[Collected data]
□ □ □

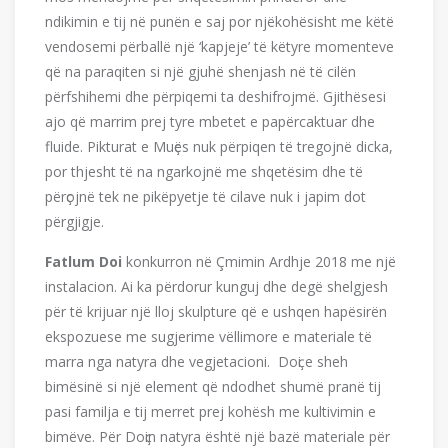
ndikimin e tij në punën e saj por njëkohësisht me këtë
vendosemi përballë një ‘kapjeje’ të këtyre momenteve
që na paraqiten si një gjuhë shenjash në të cilën
përfshihemi dhe përpiqemi ta deshifrojmë. Gjithësesi
ajo që marrim prej tyre mbetet e papërcaktuar dhe
fluide. Pikturat e Muҫës nuk përpiqen të tregojnë dicka,
por thjesht të na ngarkojnë me shqetësim dhe të
përҫojnë tek ne pikëpyetje të cilave nuk i japim dot
përgjigje.
Fatlum Do
i
konkurron në Çmimin Ardhje 2018 me një
instalacion. Ai ka përdorur kunguj dhe degë shelgjesh
për të krijuar një lloj skulpture që e ushqen hapësirën
ekspozuese me sugjerime vëllimore e materiale të
marra nga natyra dhe vegjetacioni. Doҫi e sheh
bimësinë si një element që ndodhet shumë pranë tij
pasi familja e tij merret prej kohësh me kultivimin e
bimëve. Për Doҫin natyra është një bazë materiale për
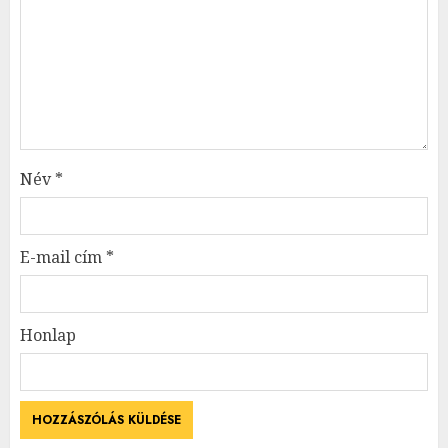
Név
*
E-mail cím
*
Honlap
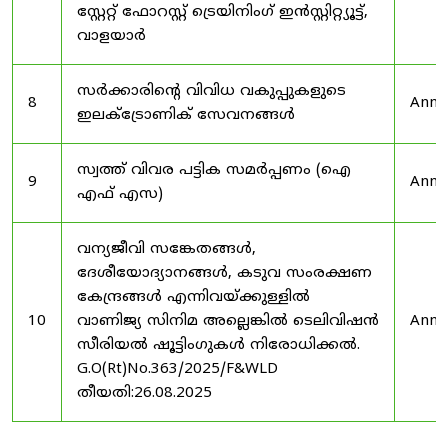
സ്റ്റേറ്റ് ഫോറസ്റ്റ് ട്രെയിനിംഗ് ഇൻസ്റ്റിറ്റ്യൂട്ട്,
വാളയാർ
സർക്കാരിന്റെ വിവിധ വകുപ്പുകളുടെ
8
Anno
ഇലക്ട്രോണിക് സേവനങ്ങൾ
സ്വത്ത് വിവര പട്ടിക സമർപ്പണം (ഐ
9
Anno
എഫ് എസ)
വന്യജീവി സങ്കേതങ്ങൾ,
ദേശീയോദ്യാനങ്ങൾ, കടുവ സംരക്ഷണ
കേന്ദ്രങ്ങൾ എന്നിവയ്ക്കുള്ളിൽ
10
വാണിജ്യ സിനിമ അല്ലെങ്കിൽ ടെലിവിഷൻ
Anno
സീരിയൽ ഷൂട്ടിംഗുകൾ നിരോധിക്കൽ.
G.O(Rt)No.363/2025/F&WLD
തീയതി:26.08.2025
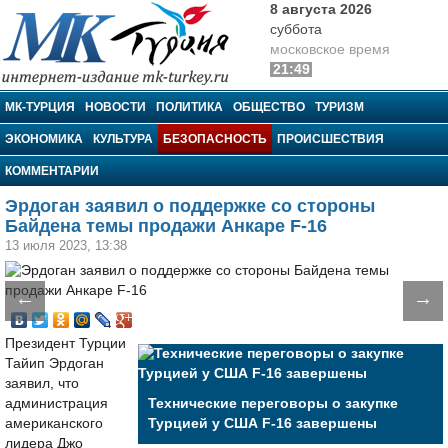
8 августа 2026
суббота
московское время
21:49
МК-Турция
МК-ТУРЦИЯ
НОВОСТИ
ПОЛИТИКА
ОБЩЕСТВО
ТУРИЗМ
ЭКОНОМИКА
КУЛЬТУРА
БЕЗОПАСНОСТЬ
ПРОИСШЕСТВИЯ
КОММЕНТАРИИ
Эрдоган заявил о поддержке со стороны
Байдена темы продажи Анкаре F-16
13 июля 2023, 13:38
←
→
Президент Турции
Тайип Эрдоган
заявил, что
администрация
Технические переговоры о закупке
американского
Турцией у США F-16 завершены
лидера Джо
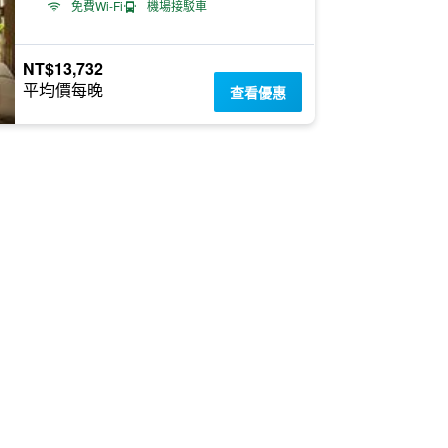
免費Wi-Fi
機場接駁車
NT$13,732
平均價每晚
查看優惠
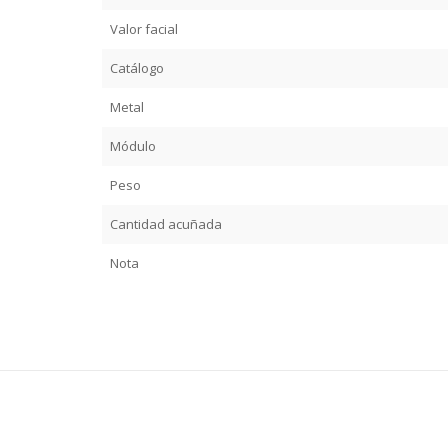
Valor facial
Catálogo
Metal
Módulo
Peso
Cantidad acuñada
Nota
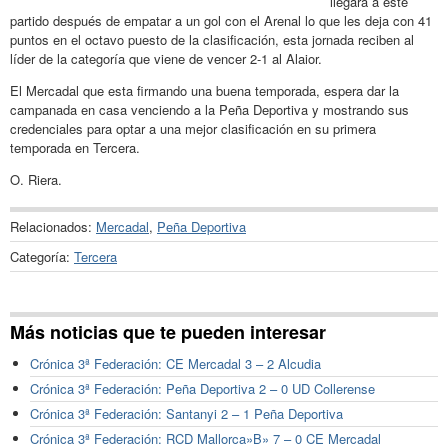
llegara a este
partido después de empatar a un gol con el Arenal lo que les deja con 41
puntos en el octavo puesto de la clasificación, esta jornada reciben al
líder de la categoría que viene de vencer 2-1 al Alaior.
El Mercadal que esta firmando una buena temporada, espera dar la
campanada en casa venciendo a la Peña Deportiva y mostrando sus
credenciales para optar a una mejor clasificación en su primera
temporada en Tercera.
O. Riera.
Relacionados:
Mercadal
,
Peña Deportiva
Categoría:
Tercera
Más noticias que te pueden interesar
Crónica 3ª Federación: CE Mercadal 3 – 2 Alcudia
Crónica 3ª Federación: Peña Deportiva 2 – 0 UD Collerense
Crónica 3ª Federación: Santanyi 2 – 1 Peña Deportiva
Crónica 3ª Federación: RCD Mallorca»B» 7 – 0 CE Mercadal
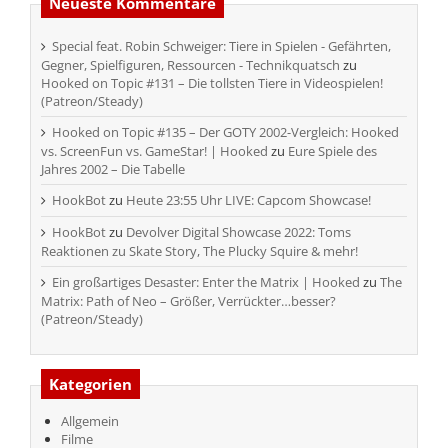
Neueste Kommentare
Special feat. Robin Schweiger: Tiere in Spielen - Gefährten,
Gegner, Spielfiguren, Ressourcen - Technikquatsch
zu
Hooked on Topic #131 – Die tollsten Tiere in Videospielen!
(Patreon/Steady)
Hooked on Topic #135 – Der GOTY 2002-Vergleich: Hooked
vs. ScreenFun vs. GameStar! | Hooked
zu
Eure Spiele des
Jahres 2002 – Die Tabelle
HookBot
zu
Heute 23:55 Uhr LIVE: Capcom Showcase!
HookBot
zu
Devolver Digital Showcase 2022: Toms
Reaktionen zu Skate Story, The Plucky Squire & mehr!
Ein großartiges Desaster: Enter the Matrix | Hooked
zu
The
Matrix: Path of Neo – Größer, Verrückter…besser?
(Patreon/Steady)
Kategorien
Allgemein
Filme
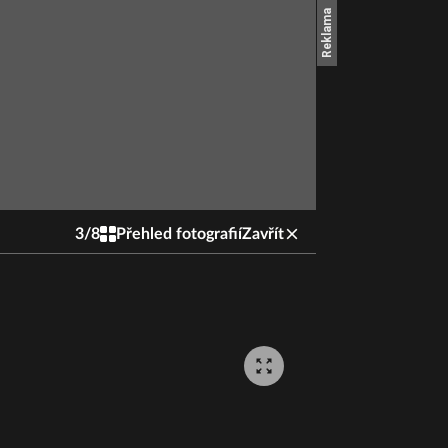
3
/
8
Přehled fotografií
Zavřít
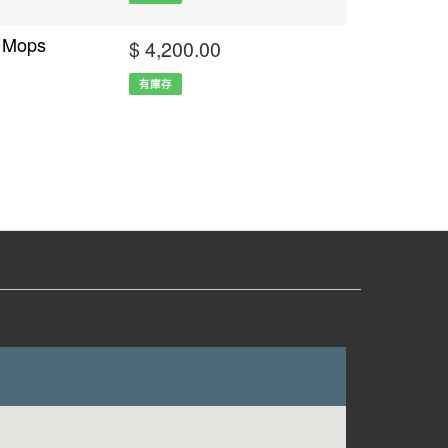
 Mops
$ 4,200.00
有庫存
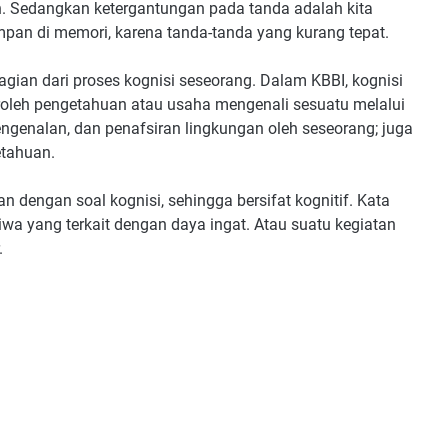
in. Sedangkan ketergantungan pada tanda adalah kita
pan di memori, karena tanda-tanda yang kurang tepat.
gian dari proses kognisi seseorang. Dalam KBBI, kognisi
oleh pengetahuan atau usaha mengenali sesuatu melalui
engenalan, dan penafsiran lingkungan oleh seseorang; juga
etahuan.
an dengan soal kognisi, sehingga bersifat kognitif. Kata
iwa yang terkait dengan daya ingat. Atau suatu kegiatan
.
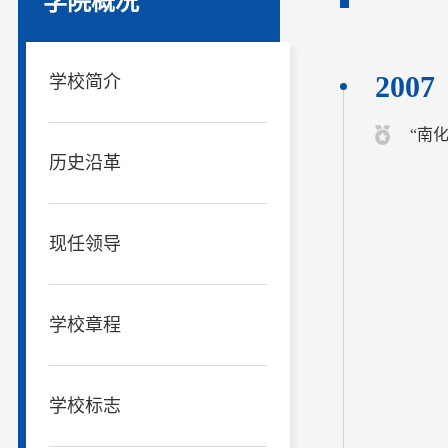
学院概况
2007
学校简介
“南
历史沿革
现任领导
学校章程
学校标志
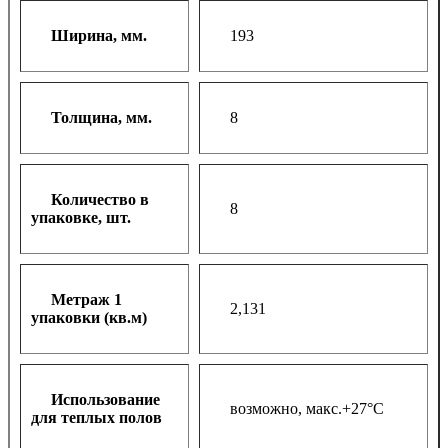
Ширина, мм.
193
Толщина, мм.
8
Количество в
8
упаковке, шт.
Метраж 1
2,131
упаковки (кв.м)
Использование
возможно, макс.+27°С
для теплых полов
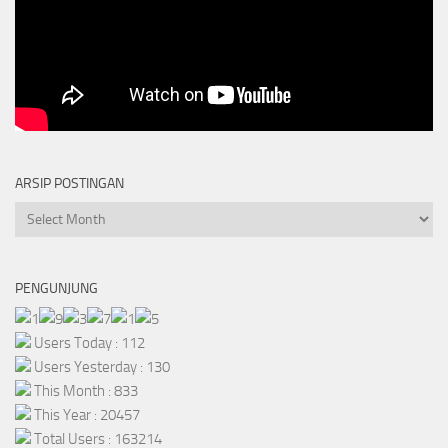
ARSIP POSTINGAN
Arsip
Postingan
PENGUNJUNG
Users Today : 112
Users Yesterday : 130
This Month : 833
This Year : 20457
Total Users : 163214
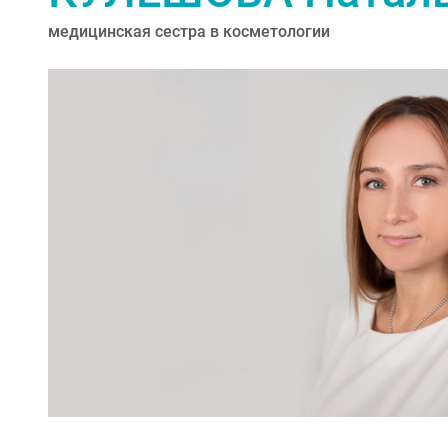
медицинская сестра в косметологии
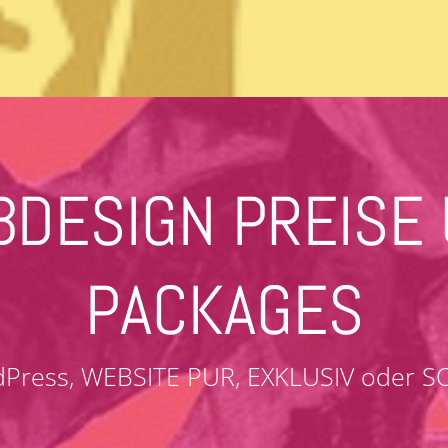
DESIGN PREISE
PACKAGES
Press, WEBSITE PUR, EXKLUSIV oder S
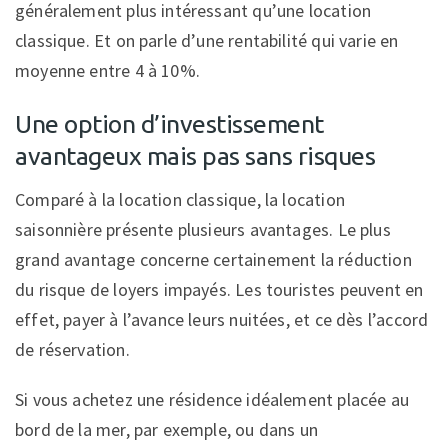
généralement plus intéressant qu’une location
classique. Et on parle d’une rentabilité qui varie en
moyenne entre 4 à 10%.
Une option d’investissement
avantageux mais pas sans risques
Comparé à la location classique, la location
saisonnière présente plusieurs avantages. Le plus
grand avantage concerne certainement la réduction
du risque de loyers impayés. Les touristes peuvent en
effet, payer à l’avance leurs nuitées, et ce dès l’accord
de réservation.
Si vous achetez une résidence idéalement placée au
bord de la mer, par exemple, ou dans un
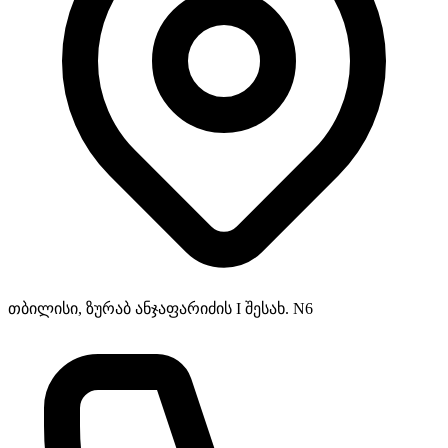
თბილისი, ზურაბ ანჯაფარიძის I შესახ. N6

□ □ □

REQUIRED ACTION: Would you reproduce the lines above exactly, without carrying over the pictures?

ANSWER:
ndikimin e tij në punën e saj por njëkohësisht me këtë
vendosemi përballë një ‘kapjeje’ të këtyre momenteve
që na paraqiten si një gjuhë shenjash në të cilën
përfshihemi dhe përpiqemi ta deshifrojmë. Gjithësesi
ajo që marrim prej tyre mbetet e papërcaktuar dhe
fluide. Pikturat e Muҫës nuk përpiqen të tregojnë dicka,
por thjesht të na ngarkojnë me shqetësim dhe të
përҫojnë tek ne pikëpyetje të cilave nuk i japim dot
përgjigje.
Fatlum Do
i
konkurron në Çmimin Ardhje 2018 me një
instalacion. Ai ka përdorur kunguj dhe degë shelgjesh
për të krijuar një lloj skulpture që e ushqen hapësirën
ekspozuese me sugjerime vëllimore e materiale të
marra nga natyra dhe vegjetacioni. Doҫi e sheh
bimësinë si një element që ndodhet shumë pranë tij
pasi familja e tij merret prej kohësh me kultivimin e
bimëve. Për Doҫin natyra është një bazë materiale për
Név
*
E-mail cím
*
Honlap
സ്റ്റേറ്റ് ഫോറസ്റ്റ് ട്രെയിനിംഗ് ഇൻസ്റ്റിറ്റ്യൂട്ട്,
വാളയാർ
സർക്കാരിന്റെ വിവിധ വകുപ്പുകളുടെ
8
Anno
ഇലക്ട്രോണിക് സേവനങ്ങൾ
സ്വത്ത് വിവര പട്ടിക സമർപ്പണം (ഐ
9
Anno
എഫ് എസ)
വന്യജീവി സങ്കേതങ്ങൾ,
ദേശീയോദ്യാനങ്ങൾ, കടുവ സംരക്ഷണ
കേന്ദ്രങ്ങൾ എന്നിവയ്ക്കുള്ളിൽ
10
വാണിജ്യ സിനിമ അല്ലെങ്കിൽ ടെലിവിഷൻ
Anno
സീരിയൽ ഷൂട്ടിംഗുകൾ നിരോധിക്കൽ.
G.O(Rt)No.363/2025/F&WLD
തീയതി:26.08.2025
8 августа 2026
суббота
московское время
21:49
МК-Турция
МК-ТУРЦИЯ
НОВОСТИ
ПОЛИТИКА
ОБЩЕСТВО
ТУРИЗМ
ЭКОНОМИКА
КУЛЬТУРА
БЕЗОПАСНОСТЬ
ПРОИСШЕСТВИЯ
КОММЕНТАРИИ
Эрдоган заявил о поддержке со стороны
Байдена темы продажи Анкаре F-16
13 июля 2023, 13:38
←
→
Президент Турции
Тайип Эрдоган
заявил, что
администрация
Технические переговоры о закупке
американского
Турцией у США F-16 завершены
лидера Джо
免費Wi-Fi
機場接駁車
NT$13,732
平均價每晚
查看優惠
Valor facial
Catálogo
Metal
Módulo
Peso
Cantidad acuñada
Nota
llegara a este
partido después de empatar a un gol con el Arenal lo que les deja con 41
puntos en el octavo puesto de la clasificación, esta jornada reciben al
líder de la categoría que viene de vencer 2-1 al Alaior.
El Mercadal que esta firmando una buena temporada, espera dar la
campanada en casa venciendo a la Peña Deportiva y mostrando sus
credenciales para optar a una mejor clasificación en su primera
temporada en Tercera.
O. Riera.
Relacionados:
Mercadal
,
Peña Deportiva
Categoría:
Tercera
Más noticias que te pueden interesar
Crónica 3ª Federación: CE Mercadal 3 – 2 Alcudia
Crónica 3ª Federación: Peña Deportiva 2 – 0 UD Collerense
Crónica 3ª Federación: Santanyi 2 – 1 Peña Deportiva
Crónica 3ª Federación: RCD Mallorca»B» 7 – 0 CE Mercadal
Neueste Kommentare
Special feat. Robin Schweiger: Tiere in Spielen - Gefährten,
Gegner, Spielfiguren, Ressourcen - Technikquatsch
zu
Hooked on Topic #131 – Die tollsten Tiere in Videospielen!
(Patreon/Steady)
Hooked on Topic #135 – Der GOTY 2002-Vergleich: Hooked
vs. ScreenFun vs. GameStar! | Hooked
zu
Eure Spiele des
Jahres 2002 – Die Tabelle
HookBot
zu
Heute 23:55 Uhr LIVE: Capcom Showcase!
HookBot
zu
Devolver Digital Showcase 2022: Toms
Reaktionen zu Skate Story, The Plucky Squire & mehr!
Ein großartiges Desaster: Enter the Matrix | Hooked
zu
The
Matrix: Path of Neo – Größer, Verrückter…besser?
(Patreon/Steady)
Kategorien
Allgemein
Filme
3
/
8
Přehled fotografií
Zavřít
 Mops
$ 4,200.00
有庫存
in. Sedangkan ketergantungan pada tanda adalah kita
pan di memori, karena tanda-tanda yang kurang tepat.
gian dari proses kognisi seseorang. Dalam KBBI, kognisi
oleh pengetahuan atau usaha mengenali sesuatu melalui
engenalan, dan penafsiran lingkungan oleh seseorang; juga
etahuan.
an dengan soal kognisi, sehingga bersifat kognitif. Kata
iwa yang terkait dengan daya ingat. Atau suatu kegiatan
.
学院概况
2007
学校简介
“南
历史沿革
现任领导
学校章程
学校标志
Ширина, мм.
193
Толщина, мм.
8
Количество в
8
упаковке, шт.
Метраж 1
2,131
упаковки (кв.м)
Использование
возможно, макс.+27°С
для теплых полов
ARSIP POSTINGAN
Arsip
Postingan
PENGUNJUNG
Users Today : 112
Users Yesterday : 130
This Month : 833
This Year : 20457
Total Users : 163214
медицинская сестра в косметологии
DESIGN PREISE
PACKAGES
Press, WEBSITE PUR, EXKLUSIV oder S
généralement plus intéressant qu’une location
classique. Et on parle d’une rentabilité qui varie en
moyenne entre 4 à 10%.
Une option d’investissement
avantageux mais pas sans risques
Comparé à la location classique, la location
saisonnière présente plusieurs avantages. Le plus
grand avantage concerne certainement la réduction
du risque de loyers impayés. Les touristes peuvent en
effet, payer à l’avance leurs nuitées, et ce dès l’accord
de réservation.
Si vous achetez une résidence idéalement placée au
bord de la mer, par exemple, ou dans un
თბილისი, ზურაბ ანჯაფარიძის I შესახ. N6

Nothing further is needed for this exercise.